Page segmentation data
[Start of Attachment]
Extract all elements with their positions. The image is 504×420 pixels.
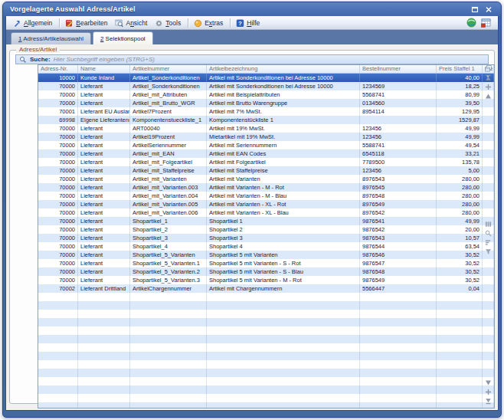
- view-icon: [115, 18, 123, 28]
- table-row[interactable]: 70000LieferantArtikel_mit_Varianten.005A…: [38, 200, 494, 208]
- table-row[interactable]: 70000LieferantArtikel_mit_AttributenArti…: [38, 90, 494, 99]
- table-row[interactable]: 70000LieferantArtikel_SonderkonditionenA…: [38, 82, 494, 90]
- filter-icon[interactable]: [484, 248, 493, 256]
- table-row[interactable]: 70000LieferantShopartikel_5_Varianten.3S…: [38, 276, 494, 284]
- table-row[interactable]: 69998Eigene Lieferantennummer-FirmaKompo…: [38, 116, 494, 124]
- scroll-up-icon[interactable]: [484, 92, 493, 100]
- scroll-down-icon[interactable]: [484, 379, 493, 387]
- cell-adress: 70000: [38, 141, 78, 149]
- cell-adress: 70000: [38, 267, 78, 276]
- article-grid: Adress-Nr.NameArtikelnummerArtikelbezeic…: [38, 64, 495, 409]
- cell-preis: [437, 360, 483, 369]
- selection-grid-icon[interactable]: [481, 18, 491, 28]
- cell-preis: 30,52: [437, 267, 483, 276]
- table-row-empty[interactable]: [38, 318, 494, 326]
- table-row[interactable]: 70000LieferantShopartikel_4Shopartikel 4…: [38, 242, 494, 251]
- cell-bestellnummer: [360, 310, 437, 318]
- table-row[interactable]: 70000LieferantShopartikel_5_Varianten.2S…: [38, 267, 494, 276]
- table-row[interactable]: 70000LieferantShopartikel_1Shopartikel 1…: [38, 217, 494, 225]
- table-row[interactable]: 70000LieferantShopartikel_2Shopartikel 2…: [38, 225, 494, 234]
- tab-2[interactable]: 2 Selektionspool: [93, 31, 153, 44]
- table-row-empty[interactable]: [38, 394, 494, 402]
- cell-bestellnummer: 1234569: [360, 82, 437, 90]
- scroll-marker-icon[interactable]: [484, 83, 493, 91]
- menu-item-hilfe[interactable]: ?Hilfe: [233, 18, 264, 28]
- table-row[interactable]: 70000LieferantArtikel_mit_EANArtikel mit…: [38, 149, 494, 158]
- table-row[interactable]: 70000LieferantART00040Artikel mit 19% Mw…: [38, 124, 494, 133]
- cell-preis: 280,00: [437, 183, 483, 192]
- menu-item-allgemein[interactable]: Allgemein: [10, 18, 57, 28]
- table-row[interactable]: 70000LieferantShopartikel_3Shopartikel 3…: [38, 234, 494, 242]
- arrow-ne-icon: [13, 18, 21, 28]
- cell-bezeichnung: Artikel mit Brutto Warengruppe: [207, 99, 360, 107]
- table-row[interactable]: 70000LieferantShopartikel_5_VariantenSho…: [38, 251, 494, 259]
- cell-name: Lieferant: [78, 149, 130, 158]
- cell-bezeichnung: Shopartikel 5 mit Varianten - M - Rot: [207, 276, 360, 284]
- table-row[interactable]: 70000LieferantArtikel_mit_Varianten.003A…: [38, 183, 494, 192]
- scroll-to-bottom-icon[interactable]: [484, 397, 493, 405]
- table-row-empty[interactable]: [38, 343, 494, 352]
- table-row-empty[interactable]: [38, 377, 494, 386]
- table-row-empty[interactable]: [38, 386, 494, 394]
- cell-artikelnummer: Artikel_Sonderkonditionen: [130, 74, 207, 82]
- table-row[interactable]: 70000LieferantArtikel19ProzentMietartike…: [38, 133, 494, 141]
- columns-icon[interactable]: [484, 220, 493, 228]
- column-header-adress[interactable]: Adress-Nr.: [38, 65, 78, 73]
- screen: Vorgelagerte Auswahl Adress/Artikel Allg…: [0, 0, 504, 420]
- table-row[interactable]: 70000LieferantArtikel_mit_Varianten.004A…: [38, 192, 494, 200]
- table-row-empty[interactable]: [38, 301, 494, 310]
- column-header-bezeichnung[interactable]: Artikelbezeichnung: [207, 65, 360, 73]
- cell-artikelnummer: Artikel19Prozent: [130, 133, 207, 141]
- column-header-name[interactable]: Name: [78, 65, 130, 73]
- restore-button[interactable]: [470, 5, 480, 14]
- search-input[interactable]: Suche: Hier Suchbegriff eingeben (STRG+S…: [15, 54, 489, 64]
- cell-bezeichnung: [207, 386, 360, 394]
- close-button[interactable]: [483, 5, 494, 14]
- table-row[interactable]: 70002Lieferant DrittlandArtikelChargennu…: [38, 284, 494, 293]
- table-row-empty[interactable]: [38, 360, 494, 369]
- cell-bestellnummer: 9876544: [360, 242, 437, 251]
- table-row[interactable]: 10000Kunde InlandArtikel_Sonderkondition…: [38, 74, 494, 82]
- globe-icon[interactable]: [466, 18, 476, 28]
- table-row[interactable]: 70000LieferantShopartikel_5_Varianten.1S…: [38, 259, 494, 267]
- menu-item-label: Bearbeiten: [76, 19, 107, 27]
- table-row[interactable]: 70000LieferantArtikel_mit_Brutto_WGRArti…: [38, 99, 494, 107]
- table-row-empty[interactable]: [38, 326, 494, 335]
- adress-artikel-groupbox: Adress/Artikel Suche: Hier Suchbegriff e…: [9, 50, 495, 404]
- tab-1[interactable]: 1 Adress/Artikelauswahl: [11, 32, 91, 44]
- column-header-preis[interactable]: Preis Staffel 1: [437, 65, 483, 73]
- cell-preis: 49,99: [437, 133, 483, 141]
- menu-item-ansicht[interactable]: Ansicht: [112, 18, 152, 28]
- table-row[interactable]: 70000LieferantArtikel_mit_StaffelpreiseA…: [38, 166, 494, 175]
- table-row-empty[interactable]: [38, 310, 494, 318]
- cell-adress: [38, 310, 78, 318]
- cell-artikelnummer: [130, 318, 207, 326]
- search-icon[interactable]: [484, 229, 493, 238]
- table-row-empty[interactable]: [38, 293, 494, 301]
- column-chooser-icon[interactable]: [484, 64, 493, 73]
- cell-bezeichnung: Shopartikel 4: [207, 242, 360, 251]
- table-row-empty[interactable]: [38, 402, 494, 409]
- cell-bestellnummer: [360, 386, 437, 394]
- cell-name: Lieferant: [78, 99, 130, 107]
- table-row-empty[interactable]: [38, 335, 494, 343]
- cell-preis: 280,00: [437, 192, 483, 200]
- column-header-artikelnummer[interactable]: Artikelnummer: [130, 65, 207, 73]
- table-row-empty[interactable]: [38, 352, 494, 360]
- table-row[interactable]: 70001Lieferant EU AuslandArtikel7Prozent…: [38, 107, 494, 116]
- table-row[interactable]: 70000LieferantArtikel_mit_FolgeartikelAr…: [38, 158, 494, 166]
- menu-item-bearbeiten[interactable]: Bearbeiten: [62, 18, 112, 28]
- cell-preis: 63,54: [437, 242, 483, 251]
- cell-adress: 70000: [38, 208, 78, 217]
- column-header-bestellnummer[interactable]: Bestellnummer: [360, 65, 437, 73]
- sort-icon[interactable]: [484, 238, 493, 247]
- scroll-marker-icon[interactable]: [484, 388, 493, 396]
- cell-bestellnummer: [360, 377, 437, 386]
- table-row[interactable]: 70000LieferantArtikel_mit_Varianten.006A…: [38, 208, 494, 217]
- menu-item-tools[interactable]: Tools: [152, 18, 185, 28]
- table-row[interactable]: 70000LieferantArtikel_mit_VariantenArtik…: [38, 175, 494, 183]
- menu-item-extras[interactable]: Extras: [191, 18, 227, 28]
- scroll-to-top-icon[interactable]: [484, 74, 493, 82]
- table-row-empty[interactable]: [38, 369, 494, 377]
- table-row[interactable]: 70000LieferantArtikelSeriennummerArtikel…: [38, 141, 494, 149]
[End of Attachment]
Brief: Each line above holding the word "search" counts; reply with how many there are, only the number.

Expected output: 2